The global state of Alice and Bob's three qubits is
$$\ket{\text{Global}} = (\alpha\ket{0}_m + \beta\ket{1}_m) \otimes \frac1{\sqrt2}(\ket{0_A 0_B}+ \ket{1_A 1_B}) $$
Alice entangles the message qubit with her own qubit
Alice takes the message qubit and entangles it with her own qubit $A$ using a CNOT gate. The message qubit is the control qubit, and Alice's qubit is the target qubit. This creates a three-qubit entangled state.
The message qubit is in the unknown state $\alpha \ket{0}_m + \beta \ket{1}_m$, so after applying the CNOT gate, Alice's qubits are in a superposition of the four Bell states. The global state of the three qubits is
$$ \ket{\text{Global}} = \frac1{2} \ket{\phi^+}_\text{mA} (\alpha\ket{0}_B + \beta\ket{1}_B) + $$
$$ + \frac1{2} \ket{\phi^-}_\text{mA} (\alpha\ket{0}_B - \beta\ket{1}_B) +$$
$$ + \frac1{2} \ket{\psi^+}_\text{mA}(\alpha\ket{1}_B + \beta\ket{0}_B) + $$
$$ + \frac1{2} \ket{\psi^-}_\text{mA} (\alpha\ket{1}_B- \beta\ket{0}_B)$$
The global state of Alice and Bob's qubits is a superposition of four possible states.
Tip
A good exercise is to verify that the global state of the three qubits is the one given above. You can do this by applying the CNOT gate to the message qubit and Alice's qubit, and then expanding the state of the three qubits.
Alice measures the qubits
Alice then measures the message qubit and her own qubit. She doesn't measures the qubits in the $Z$-basis as usual, but she chooses the Bell basis. The Bell basis consists of the four Bell states, $\lbrace \ket{\phi^+}, \ket{\phi^-}, \ket{\psi^+}, \ket{\psi^-} \rbrace$.

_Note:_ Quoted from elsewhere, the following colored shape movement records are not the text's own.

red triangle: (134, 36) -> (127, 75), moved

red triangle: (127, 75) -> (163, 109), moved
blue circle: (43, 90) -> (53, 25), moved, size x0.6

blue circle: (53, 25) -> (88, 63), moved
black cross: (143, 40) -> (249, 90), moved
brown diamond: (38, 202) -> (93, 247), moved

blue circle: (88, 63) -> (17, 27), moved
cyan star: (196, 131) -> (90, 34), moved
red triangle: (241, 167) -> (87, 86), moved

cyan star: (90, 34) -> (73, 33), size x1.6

By measuring the message qubit and her own qubit in the Bell basis, Alice projects her qubits into one of the four Bell states. Because the three qubits are entangled, the measurement results are correlated. When Alice measures her qubits, Bob's qubit is also projected into the correlated state.

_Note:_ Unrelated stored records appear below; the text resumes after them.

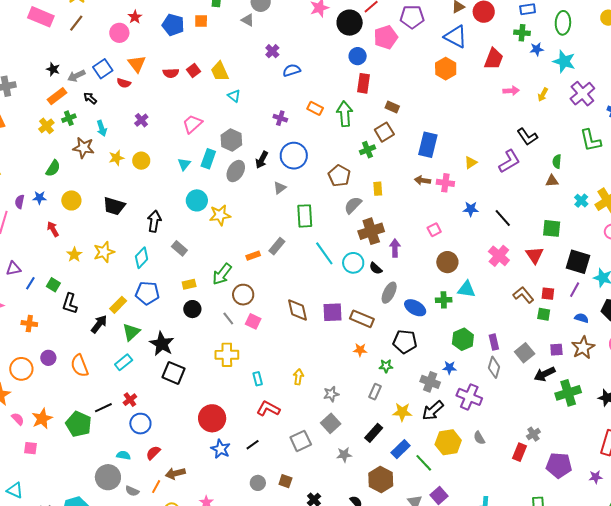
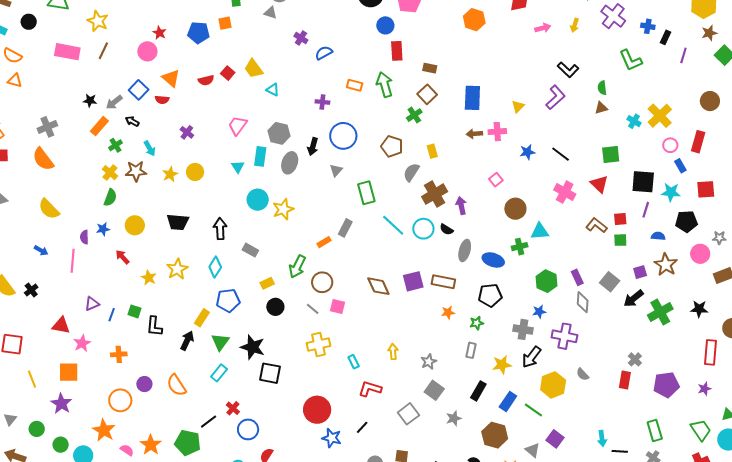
yellow cross: (46, 126) -> (110, 173), moved

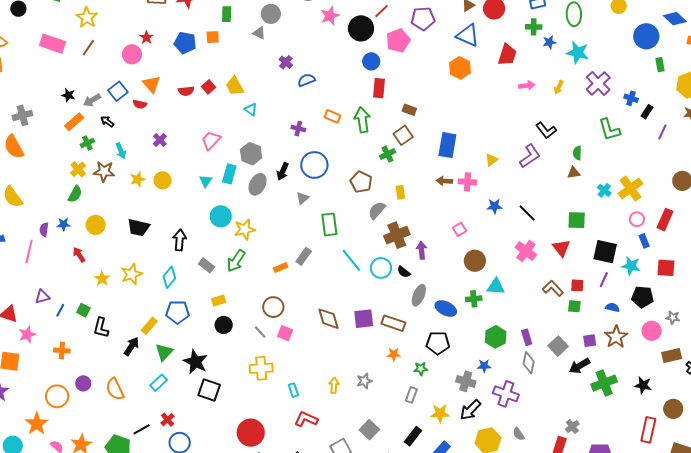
green arrow: (297, 267) -> (236, 261), moved
gray star: (429, 362) -> (364, 381), moved

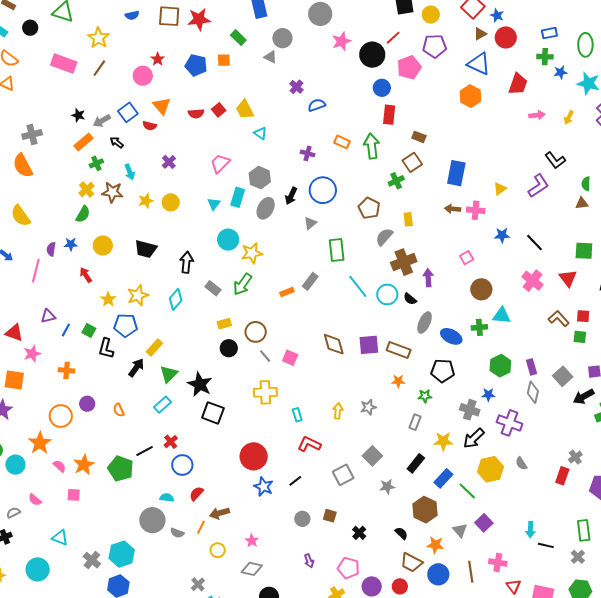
green rectangle: (227, 14) -> (238, 38), turned -49
brown circle: (273, 307) -> (256, 332), moved
blue pentagon: (178, 312) -> (126, 325), moved
orange semicircle: (115, 389) -> (119, 410), size x0.6

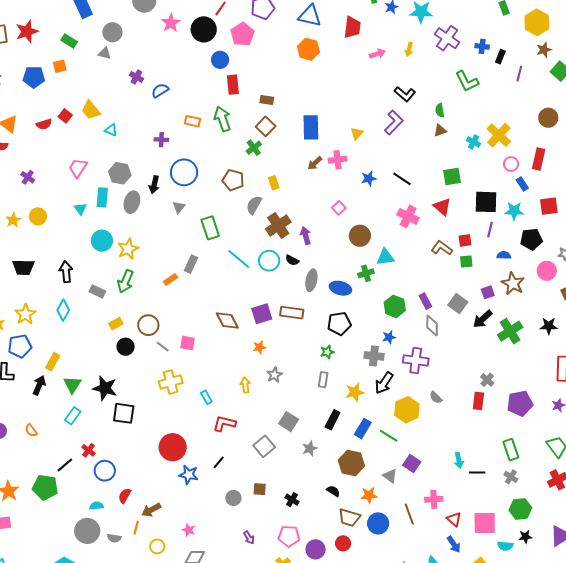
brown arrow: (453, 209) -> (315, 163), turned -35
orange star: (398, 381) -> (259, 347), moved

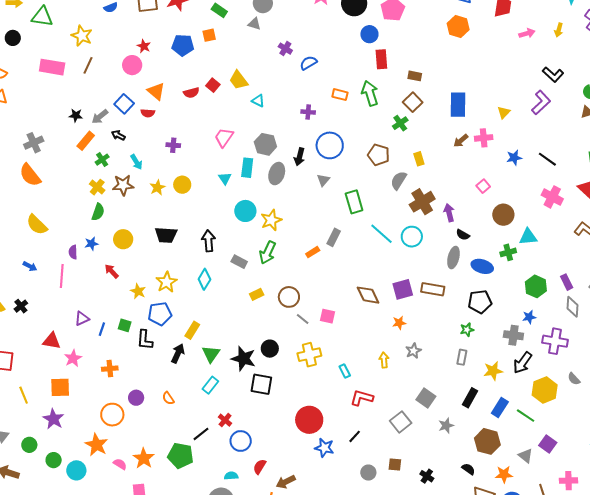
purple cross: (28, 177) -> (173, 145), turned -32
black semicircle: (292, 260) -> (463, 235), moved
black circle: (126, 347) -> (270, 349), moved

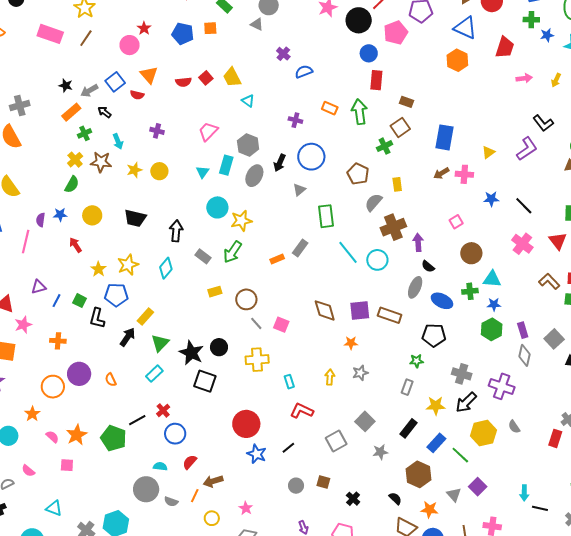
blue star: (529, 317) -> (494, 304), moved
purple circle: (136, 398) -> (79, 374), size x1.5
orange star: (97, 445) -> (32, 414), size x0.7

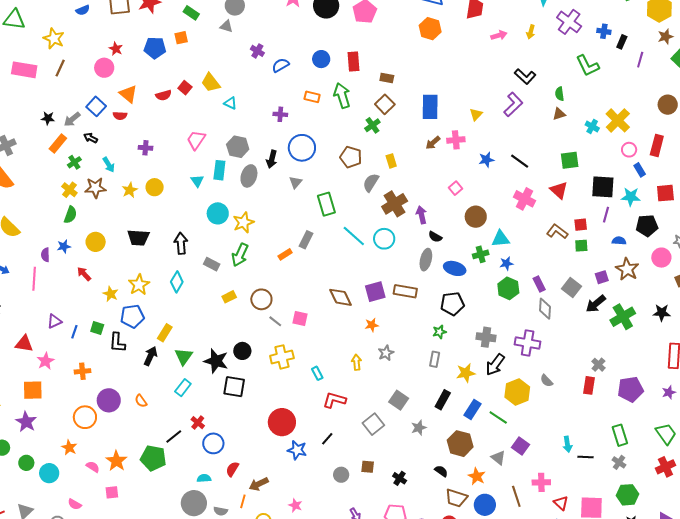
blue circle: (369, 53) -> (321, 59), moved
orange star: (429, 510) -> (477, 476), turned 30

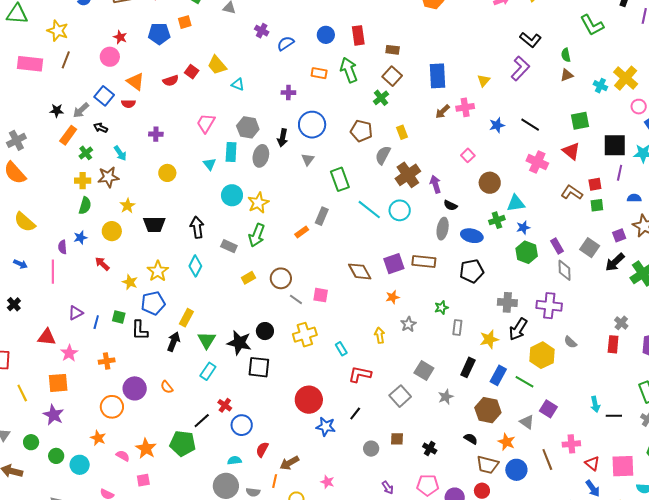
yellow cross: (69, 190) -> (83, 181), turned -35
yellow star: (130, 190) -> (127, 206), moved
green star: (439, 332) -> (441, 308), moved

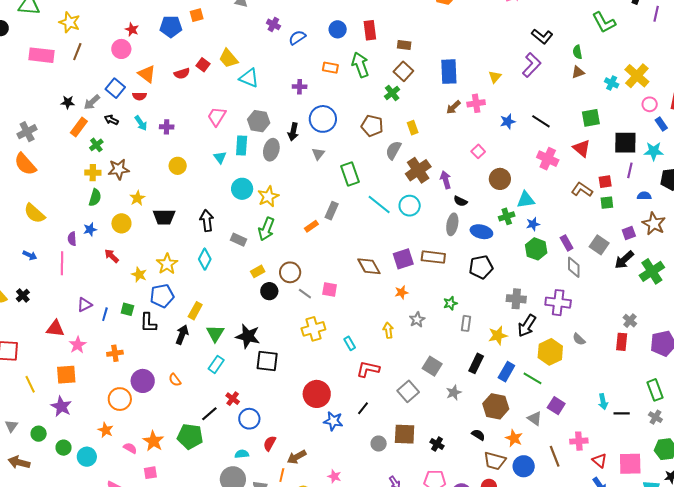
cyan triangle: (238, 84) -> (249, 78), size x1.5
cyan arrow: (120, 153) -> (141, 123), moved
black circle: (265, 331) -> (269, 291), moved
brown square: (397, 439) -> (405, 434), size x1.6

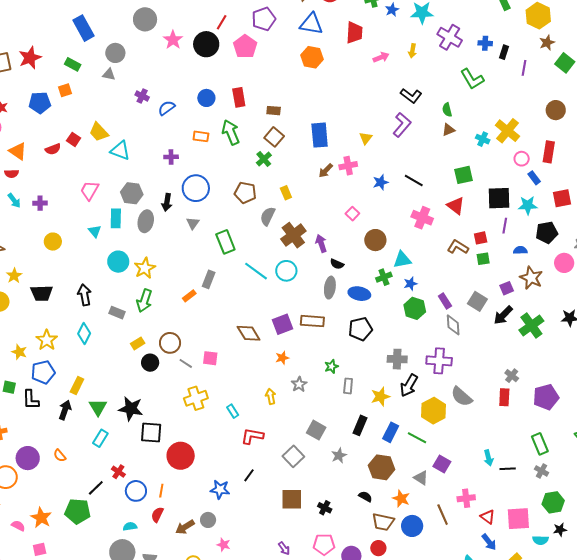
gray semicircle: (579, 339) -> (462, 397), size x1.6
red circle: (317, 394) -> (181, 456), moved
gray circle: (379, 444) -> (208, 520), moved
orange line: (282, 475) -> (161, 491), moved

For example, if Alice measures her qubits and observes the state $\ket{\phi^-}$, then Bob's qubit is projected into the state $\alpha\ket{0}_B - \beta\ket{1}_B$.
Alice calls Bob
Alice calls Bob and tells him the results of her measurements. She uses a classical communication channel, like a phone call, or a text message.
Bob now knows the state of his own qubit, without having to measure it. The state of Bob's qubit might not be the same as the state of the message qubit that Alice wanted to teleport, but it's close to it.
Bob applies a quantum operation
Next, Bob can recover the original state of the message qubit by applying a specific quantum operation to his qubit. The operation Bob performs depends on what Alice told him by phone.
The operation he executes can be a Pauli $X$ gate, a Pauli $Z$ gate, both, or none.
For example, if the result of Alice's measurement is $\ket{\phi^-}$, Bob knows that his qubit is in the state $(\alpha \ket{0}_B - \beta \ket{1}_B)$. He only needs to apply a Pauli Z gate to recover the original state of the message qubit.
Alice measures | Bob applies |
---|---|
$\ket{\phi^+}$ | No operation |
$\ket{\phi^-}$ | Pauli Z gate |
$\ket{\psi^+}$ | Pauli X gate |
$\ket{\psi^-}$ | Pauli X gate followed by Pauli Z gate |
This final operation effectively teleports the state of the message qubit onto Bob’s qubit. Mission accomplished!
Important
Applying an operation to a qubit isn't the same as measuring it. When Bob applies the operation, he doesn't measure his qubit. He applies a quantum operation that changes the state of the qubit, but doesn't collapse it.